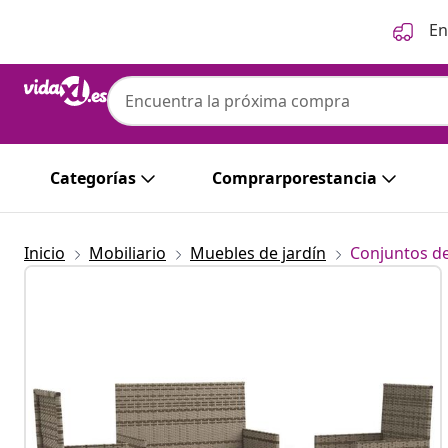
Anterior
Siguiente
En
Categorías
Comprarporestancia
Inicio
Mobiliario
Muebles de jardín
Conjuntos de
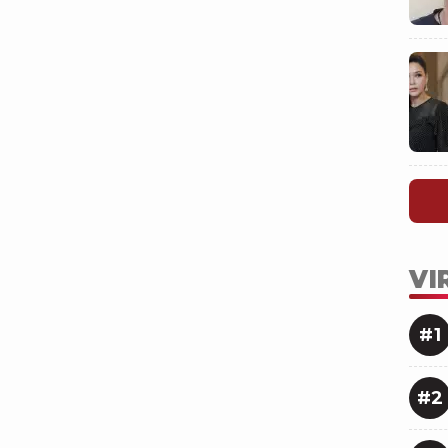
VI
#1
#2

++++++++++

● **Task details**
What is wanted is a word-for-word restatement of the entries, without their images.

● **Answer to this exercise**
Anterior
Siguiente
En
Categorías
Comprarporestancia
Inicio
Mobiliario
Muebles de jardín
Conjuntos de
VI
#1
#2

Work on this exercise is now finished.